Eu tinha um amiguinho imaginário que, por uma confusão terrível de que só mesmo o inconsciente by Freud da gente é capaz, era a cara do Adorno, o Teodoro, aquele da Escola de Frankfurt, internato pra onde os alemães do entreguerras mandavam os filhos, que saíam de lá aos 17 doutorados em Filosofia, mas magrinhos, porque proibiam as crianças de comer chucrute e beber cerveja. Um dos pilares do espírito do colégio era a erradicação total do sorriso no mundo, tão fundamental que era a marca registrada indisfarçável do pensamento e da cara de qualquer um de seus ex-alunos.
A luz.
("My fingertips are holding onto the cracks in our foundation...")
Sintomaticamente, o Adanoninho, como o apelidei, só me aparecia quando eu começava a flertar, mais do que o normal, com o mainstream. Aliás, só de tocar no assunto, pipocava um vultozinho dele aqui e ali, no canto do meu olho, mesmo entre os meus colegas superalternativos, totalmente endossados em seu estilo de vida pelo velho espírito carrancudo da Teoria Crítica. Ultimamente, o nome do flerte é Kate Nash, bijuzinho irlandês que já figurou aqui como Tetéia da Semana, escolha luminosa do Camarada Progressista.
A coisa melhor do mundo é saber que se está sendo enganado, mas deixar, porque é gostoso. Posso te enumerar pelo menos uns três vícios universais que não são senão variações disso: arte, música pop e amor. Agora, posso te citar verbatim a passagem da Minima Moralia em que o Adorno himself condena esse prazer leviano e irresponsável como o riso que acoberta o choro e ranger de dentes da multidão. Pois absolutamente toda vez que, diante da Farsa, você dá de ombros, muito jovialmente, e morde um Big Mac, cai uma bigorna bem grandona na cabeça de um chinezinho oprimido pela ordem do Trabalho.

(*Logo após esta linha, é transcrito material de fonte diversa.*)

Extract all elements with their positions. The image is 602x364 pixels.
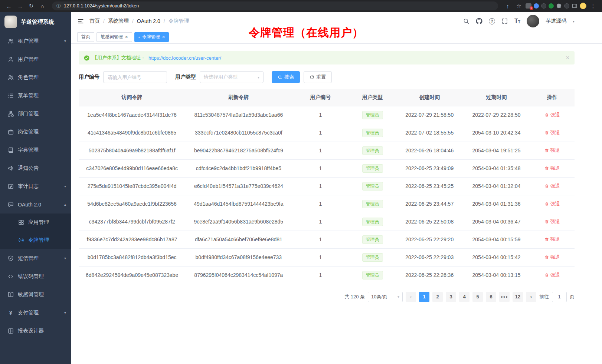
sidebar-item-notice[interactable]: 通知公告 [0,159,71,177]
table-row: c347026e805e4d99b0d116eae66eda8c cdfc4ce… [79,159,575,177]
reset-button[interactable]: 重置 [304,71,332,83]
page-button-6[interactable]: 6 [486,292,496,302]
delete-icon [544,255,549,259]
extension-dark-icon[interactable] [541,3,546,9]
page-size-select[interactable]: 10条/页▾ [368,292,403,302]
action-cell: 强退 [530,213,575,231]
user-type-cell: 管理员 [349,177,396,195]
github-icon[interactable] [476,18,482,24]
alert-close-icon[interactable]: × [566,54,569,61]
tab-sensitive-word[interactable]: 敏感词管理× [96,32,132,42]
sidebar-item-post[interactable]: 岗位管理 [0,123,71,141]
user-menu-caret-icon[interactable]: ▾ [573,19,575,23]
user-type-badge: 管理员 [362,253,383,262]
sidebar-item-payment[interactable]: ¥ 支付管理 ▾ [0,304,71,322]
goto-page-input[interactable] [552,292,567,302]
force-logout-button[interactable]: 强退 [544,147,560,154]
search-button[interactable]: 搜索 [272,71,300,83]
user-name[interactable]: 芋道源码 [546,18,566,24]
force-logout-button[interactable]: 强退 [544,201,560,207]
page-button-3[interactable]: 3 [446,292,456,302]
extension-green-icon[interactable] [549,3,554,9]
sidebar-item-dept[interactable]: 部门管理 [0,105,71,123]
share-icon[interactable]: ↑ [503,3,512,9]
page-button-4[interactable]: 4 [459,292,470,302]
sidebar-item-dict[interactable]: 字典管理 [0,141,71,159]
site-info-icon[interactable]: ⓘ [56,3,61,9]
force-logout-button[interactable]: 强退 [544,236,560,243]
sidebar-item-sensitive-word[interactable]: 敏感词管理 [0,285,71,304]
browser-forward-button[interactable]: → [16,3,24,9]
breadcrumb-item-home[interactable]: 首页 [89,18,100,24]
close-icon[interactable]: × [162,34,165,39]
address-bar[interactable]: ⓘ 127.0.0.1:1024/system/oauth2/token [52,1,498,10]
browser-back-button[interactable]: ← [4,3,13,9]
page-button-5[interactable]: 5 [472,292,483,302]
user-type-select[interactable]: 请选择用户类型▾ [200,71,264,83]
close-icon[interactable]: × [125,34,128,39]
force-logout-button[interactable]: 强退 [544,218,560,225]
user-type-badge: 管理员 [362,146,383,155]
sidebar-item-report-designer[interactable]: 报表设计器 [0,322,71,340]
sidebar-item-oauth2[interactable]: OAuth 2.0 ▴ [0,195,71,214]
sidebar-toggle-icon[interactable] [77,18,84,25]
refresh-token-cell: be90422b8c7946218275a508bf524fc9 [185,142,292,159]
annotation-title: 令牌管理（在线用户） [249,25,364,40]
table-row: 6d842e2924594de9a09e45e087323abe 8796295… [79,266,575,284]
delete-icon [544,148,549,153]
sidebar-subitem-token[interactable]: 令牌管理 [0,231,71,249]
refresh-token-cell: 8796295f04064c2983414cc54af1097a [185,266,292,284]
expire-time-cell: 2054-03-04 00:13:15 [463,266,530,284]
fullscreen-icon[interactable] [501,18,508,24]
sidebar-item-role[interactable]: 角色管理 [0,68,71,86]
sidebar-item-error-code[interactable]: 错误码管理 [0,267,71,285]
bookmark-star-icon[interactable]: ☆ [514,3,523,9]
tab-token[interactable]: ●令牌管理× [134,32,169,42]
user-id-input[interactable] [103,71,167,83]
chevron-down-icon: ▾ [258,75,259,79]
col-expire-time: 过期时间 [463,89,530,106]
sidebar-item-menu[interactable]: 菜单管理 [0,86,71,105]
page-button-1[interactable]: 1 [419,292,429,302]
force-logout-button[interactable]: 强退 [544,254,560,261]
sidebar-item-tenant[interactable]: 租户管理 ▾ [0,32,71,50]
help-icon[interactable]: ? [489,18,495,24]
extension-badged-icon[interactable]: 0 [526,3,531,9]
tab-home[interactable]: 首页 [77,32,94,42]
browser-home-button[interactable]: ⌂ [38,3,47,9]
refresh-icon [310,75,314,80]
filter-form: 用户编号 用户类型 请选择用户类型▾ 搜索 重置 [79,71,575,83]
sidebar-item-label: 通知公告 [18,165,39,172]
sidebar-subitem-app[interactable]: 应用管理 [0,214,71,231]
browser-profile-avatar[interactable] [580,3,586,9]
more-pages-button[interactable]: ●●● [499,292,510,302]
force-logout-button[interactable]: 强退 [544,112,560,118]
sidebar-item-user[interactable]: 用户管理 [0,50,71,68]
extensions-puzzle-icon[interactable] [556,3,562,9]
doc-link[interactable]: https://doc.iocoder.cn/user-center/ [148,55,221,61]
access-token-cell: 275e5de9151045fe87cbdc395e004f4d [79,177,185,195]
breadcrumb-item-oauth2[interactable]: OAuth 2.0 [137,18,160,24]
side-panel-icon[interactable] [572,3,578,9]
search-icon[interactable] [463,18,470,24]
prev-page-button[interactable]: ‹ [406,292,416,302]
browser-reload-button[interactable]: ↻ [27,3,36,9]
extension-blue-icon[interactable] [534,3,539,9]
col-access-token: 访问令牌 [79,89,185,106]
font-size-icon[interactable]: TT [514,18,520,24]
force-logout-button[interactable]: 强退 [544,165,560,172]
page-button-2[interactable]: 2 [432,292,443,302]
force-logout-button[interactable]: 强退 [544,183,560,189]
force-logout-button[interactable]: 强退 [544,272,560,278]
extension-dark2-icon[interactable] [564,3,569,9]
breadcrumb-item-system[interactable]: 系统管理 [108,18,129,24]
sidebar-item-audit-log[interactable]: 审计日志 ▾ [0,177,71,195]
force-logout-button[interactable]: 强退 [544,129,560,136]
sidebar-item-sms[interactable]: 短信管理 ▾ [0,249,71,267]
action-cell: 强退 [530,124,575,142]
browser-menu-icon[interactable]: ⋮ [589,3,598,9]
page-button-12[interactable]: 12 [513,292,523,302]
user-avatar[interactable] [527,15,539,27]
next-page-button[interactable]: › [526,292,536,302]
expire-time-cell: 2054-03-04 01:32:04 [463,177,530,195]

Prevendo o tom zombeteiro de posts como este, é que Adorno, em vez de reencarnar – gesto crítico dialético contrário a seu materialismo em vida –, totalmente organicamente perpetuou-se em brotos alucinatórios (e não ectoplasmáticos!) na cabeça de jovens universitários incautos como eu, sob a forma de amiguinhos imaginários como o Adanoninho, para me lembrar que até isto é vaidade e há de passar.
As trevas.
Só que outro dia, depois de baixar, quer dizer, comprar um Compact Disc original de Made of Bricks e pagar em dinheiro no caixa da Fnac Paulista, pena que eu perdi a notinha, senão eu te mostrava, passei pro meu mp3 player pra avaliar a sonoridade da artista em outras faixas que não seu hit Foundations, teste que consiste em quanto uma música consegue me fazer sorrir em público esquisitamente, logo pela manhã, apesar do ônibus e metrô lotados que me levam prum serviço que paga mal. Estava mais do que aprovada a menininha.
Só sei que quando, em Skeleton Song, Kate Nash diz que vai acabar com a raça do seu amiguinho esqueleto, no meio de uma gigantesca barulheira, on that delicious British accent, o Adanoninho deu sinal, desceu do ônibus e se enfiou num boteco fedido, cheio da mais renitente e ascética resistência ao glamour hollywoodiano, já que não podia haver na terra cenário mais diverso daquele de Casablanca, em que Bogart amarguradamente mamado ouvia As time goes by. Casablanca, que ninguém, a não ser o Adanoninho, notara que endeusa um bebum agindo que nem fosse sóbrio. Como todos os filmes com o Bogart, você diz maldosamente, mas façamos que não vimos, né?
Desde então, não houve mais aparições do Adanoninho, que antes eram quase diárias. Isso foi há mais de uma semana.
Epílogo – New about me: lia Adorno e ouvia Kate Nash. Im-pu-ne-men-te.
Ô, sim, isso tudo foi um prólogo, porque de Kate Nash mesmo eu não falei nada, reme(n)dando o mal no post seguinte, pois não.